Today’s lunchtime conference at the Brigham was given by Dr. Mark Eisenberg, a physician at MGH-Charlestown since 1985. I was only able to stay for part of the discussion because I had a conflicting meeting but even a few minutes of listening to him was worthwhile. He has taken care of many people who use drugs over his career and told us some lessons learned from years of prescribing buprenorphine. Unlike most teaching conferences, he sat at the table (no powerpoint slides!) and had a conversation about his experiences.
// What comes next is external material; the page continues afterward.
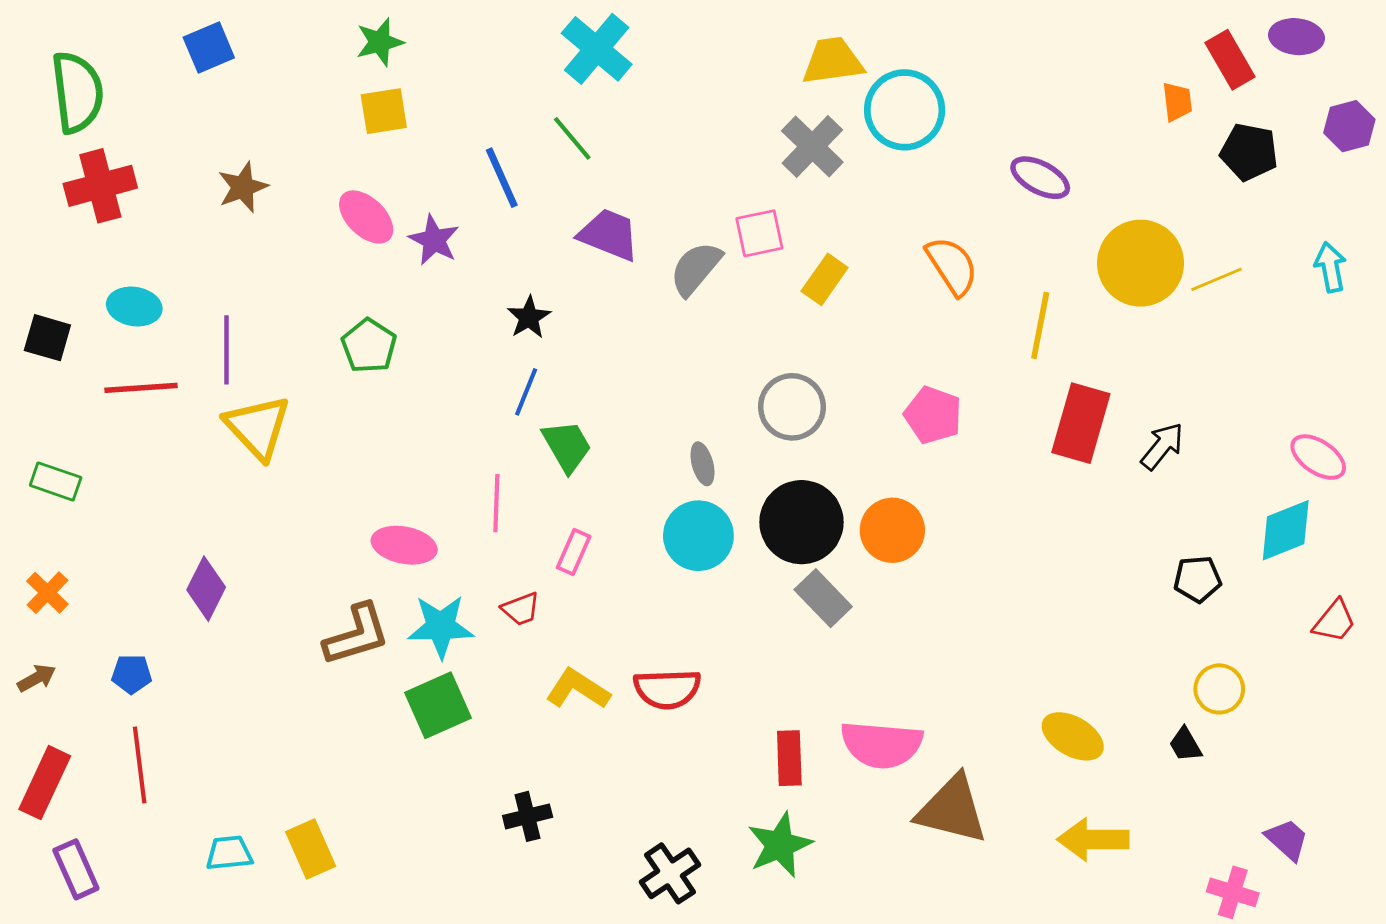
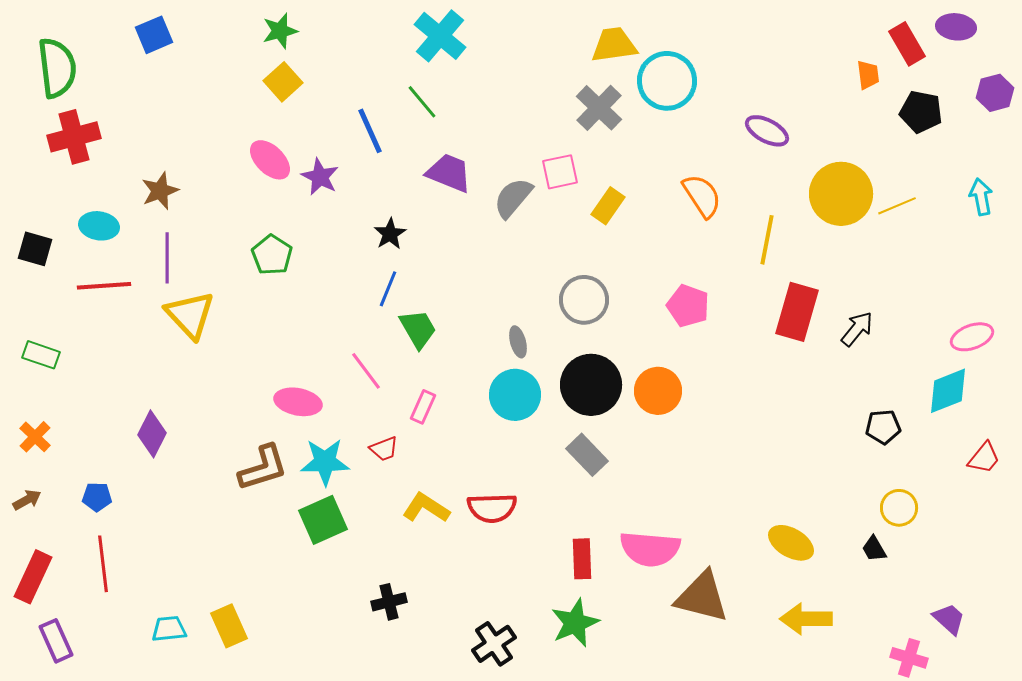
yellow square: (384, 111) -> (283, 82), turned -33
brown star: (243, 187) -> (160, 191), moved
pink ellipse: (1318, 457) -> (972, 337), turned -54
pink line: (496, 503) -> (366, 371), turned -39
gray rectangle: (823, 598) -> (587, 455), moved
Dr. Eisenberg reminded us of the history of HIV primary care, which began in the 1980s. HIV/AIDS in 1985 was an epidemic among people who were highly stigmatized, primarily gay men, Haitians, and intravenous drug users. Almost all were dying and doctors had no effective treatments to offer. Dr. Eisenberg told us he went to many wakes and funerals and had to comfort family members who asked him, “why did my son die of this illness?” Blame and fear were everywhere, with people saying that gay men choose their behaviors and were knowlingly putting themselves at risk. But everything changed in 1996 with the advent of ART. “It really was the ‘Lazarus effect,'” he said, as AIDS patients were rising from dead and getting their lives back.
Similarly, heroin addiction has always been a highly stigmatized illness. Methadone maintenance had been an option but when buprenorphine became available in 2003 that changed the landscape for people who used drugs because they would no longer have to go to a methadone clinic every day to pick up their medications. Dr. Eisenberg took an 8 hour training course on how to prescribe buprenorphine and soon had a number of patients receiving the medication. From time to time, he has seen the ‘Lazarus effect’ with this medication as well. For many patients who are able to get their opiate addiction under control, the drug is “truly miraculous.”
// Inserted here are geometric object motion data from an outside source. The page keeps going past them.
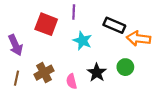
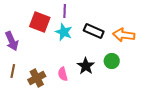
black rectangle: (114, 25) -> (94, 31), moved
cyan star: (82, 41) -> (64, 32), moved
brown cross: (44, 73) -> (37, 78), moved

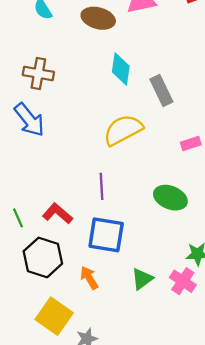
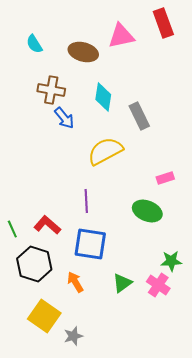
brown cross: (38, 74) -> (51, 90), moved
blue arrow: (29, 120) -> (64, 118), moved, size x0.7
pink rectangle: (191, 143) -> (165, 178), moved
A few other points I found powerful:
- Stigma is widespread against people who use drugs. He suggests we write “opiate use disorder,” not “substance abuse/abuser” in the medical chart. The word “abuse” has strong negative connotations.
- When a patient with leukemia relapses, we don’t say that the patient “Failed her treatment.” So don’t blame a person who uses drugs for “failing treatment,” either.
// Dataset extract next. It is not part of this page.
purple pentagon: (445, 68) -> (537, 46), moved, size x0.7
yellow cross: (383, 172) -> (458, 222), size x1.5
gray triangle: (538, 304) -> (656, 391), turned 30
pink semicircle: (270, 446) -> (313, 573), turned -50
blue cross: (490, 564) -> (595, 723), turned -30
- It’s not easy to prescribe buprenorphine. Many patients aren’t committed to sobriety. Their family members may make them attend the clinic, for example. There is certainly some scamming going on and clinicians deal with this different ways. A committed, multidisciplinary clinical team is needed to help these patients.
Drug use is widespread, throughout Boston, the United States, and the world. We really do need to recognize the importance of helping our patients control their addictions.